One of the most striking Biblical dreams is that of Jacob and the ladder. Jacob is about to embark on his personal exile from his family and land to enter the world of his corrupt uncle Laban. Just before he leaves Israel he rests on the future Temple Mount in Jerusalem, which was also the site of the binding of his father, Isaac. Jacob falls asleep and dreams of a ladder with angels ascending and descending. Classically, this scene is interpreted as the departure and elevation of the angels that accompanied Jacob in Israel and the descent of the angels that would accompany him in his journeys. Kabbalistically this “ladder,” or sulam, represents the ladder of worlds, the Seder Hishtalshalut, and is the connection between G‑d and the ethereal with our physical world. The conceptual ladder suggests that one may both ascend and descend. The purpose of ascent is to gain a higher perspective, a view from above.
The purpose of descent is to fulfill the purpose in creation. In fact, both are essential. Only when one ascends the ladder of creation does one perceive true reality, allowing a sharper and more focused perspective upon re-entry into earthly spheres.
This ascent and descent is traditionally called prayer. On the most basic level, prayer is turning to G‑d to request one’s needs. On a Kabbalistic level, the aim of prayer is to attach the soul to its source, and to refine and elevate the crass nature of one’s baser drives and passions. These two goals go hand in hand. Through elevation and attachment—ascent—one may refine one’s character through a deeper understanding of the purpose of creation. Hence the Kabbalists write that the knowledge of this chain of creation is a great Mitzvah, in that it brings man to “know G‑d,” love, and stand in awe of Him.
In truth, no mortal being has any notion of G‑d Himself. What is meant by the phrase to “know G‑d” is to be fully cognizant and sensitive to the Shechinah, and to totally integrate that presence in all echelons of human experience.
This is why we pray each day. Man stands at the crossroads of creation. His body is made from earth while his soul was literally breathed into him by G‑d. Man embodies heaven and earth and in his daily schedule oscillates between the two.
At times he is spiritually uplifted and detached from the mundane.
At other times he is totally immersed in the materialistic quagmire. How does he maintain a healthy Human/Divine equilibrium? The mystic approach to this question is from a totally different and fresh perspective.

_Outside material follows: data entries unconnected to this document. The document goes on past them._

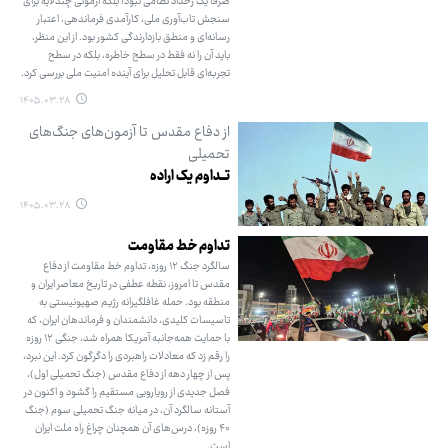
صرفا یک رخداد نظامی نبود؛ بلکه آزمونی چندلایه برای
سنجش تاب‌آوری ملی، کارآمدی فرماندهی، اعتبار
رسانه‌ای و منطق بازدارندگی کشور بود. از این منظر،
باید آن را نه فقط در سطح خاطره، بلکه در سطح
تجربه‌ای قابل تحلیل برای آینده امنیت ملی بررسی کرد.
۱۴۰۵.۰۳.۲۸
از دفاع مقدس تا آزمون‌های جنگ‌های
تحمیلی
تــداوم یک اراده
۱۴۰۵.۰۳.۲۸
تداوم خط مقاومت
سالگرد جنگ ۱۲ روزه، تداوم خط مقاومت از دفاع
مقدس تا امروز، نقطه عطفی در تاریخ معاصر ایران و
منطقه بود. حمله غافلگیرانه رژیم صهیونیستی به
تاسیسات کلیدی، دانشمندان و فرماندهان ایران، که
با حمایت همه‌جانبه آمریکا همراه شد، جنگی ۱۲ روزه
را رقم زد که معادلات راهبردی را دگرگون کرد. این نبرد،
پس از چهار دهه از دفاع مقدس (جنگ تحمیلی اول)،
فصل جدیدی از رویارویی مستقیم را گشود و اکنون در
آستانه سالگرد آن، در میانه جنگ تحمیلی سوم (جنگ
۴۰ روزه)، درس‌های آن همچنان چراغ راه ملت ایران
است.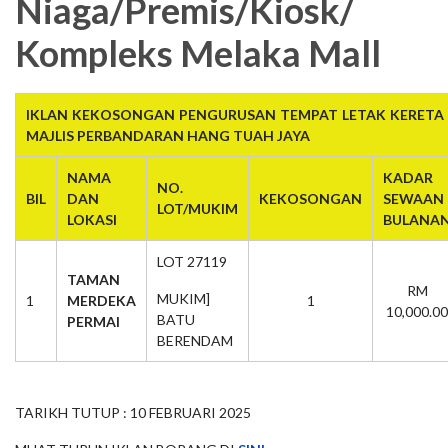
Niaga/Premis/Kiosk/
Kompleks Melaka Mall
IKLAN KEKOSONGAN PENGURUSAN TEMPAT LETAK KERETA 
MAJLIS PERBANDARAN HANG TUAH JAYA
NAMA
KADAR
NO.
BIL
DAN
KEKOSONGAN
SEWAAN
LOT/MUKIM
LOKASI
BULANA
LOT 27119
TAMAN
RM
MUKIM]
1
MERDEKA
1
10,000.00
BATU
PERMAI
BERENDAM
TARIKH TUTUP : 10 FEBRUARI 2025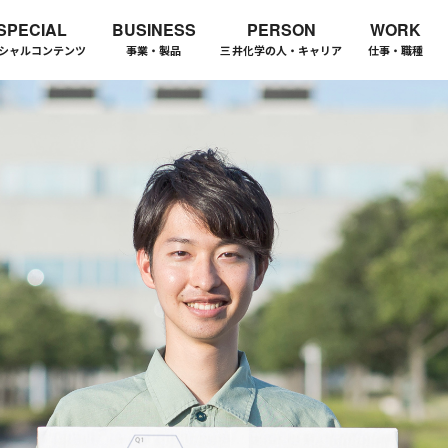
SPECIAL
BUSINESS
PERSON
WORK
シャルコンテンツ
事業・製品
三井化学の人・キャリア
仕事・職種
、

Kabbalah explains that this fusion occurs in the reactor of prayer. Upon ascending the ladder, and touring the “higher worlds” while rising level after level, the view from above is stunning. The material world below is almost a joke, pathetically insignificant in the huge Divine Light accessible in the higher realms. At the height of meditation the soul experiences a spiritual ecstasy so powerful that it wishes to expire and leave the earthly container.
And then, at the height of the flight, it dissolves in awe, standing before the Almighty Himself. All notions of ego and self are dispelled and the pervading feeling is one of Atzmut only. At that level, one senses that the purpose of creation is for the Nefesh Elokit to descend through the worlds, become enclothed in the earthly body, and immersed in daily routine engagement. In Judaism, action is the main thing. The mystic is not the ascetic with his head in the clouds; rather he understands that a deep knowledge of the higher realms brings one to a much richer involvement in this world. It is specifically in the “lowest of all realms” that one can make a dwelling place for the Divine. G‑d desires to have an abode in this world.
This is achieved by the soul’s descent and its transformation of physical darkness into spiritual light, and of the bitter into the sweet.
We may now understand why Kabbalah anatomically maps out the pathways of Heaven. Through studying this chain order and meditating upon it, one becomes totally sensitized to the Shechinah, as well as becoming aware of not only one’s own purpose, but of the purpose of all of Creation.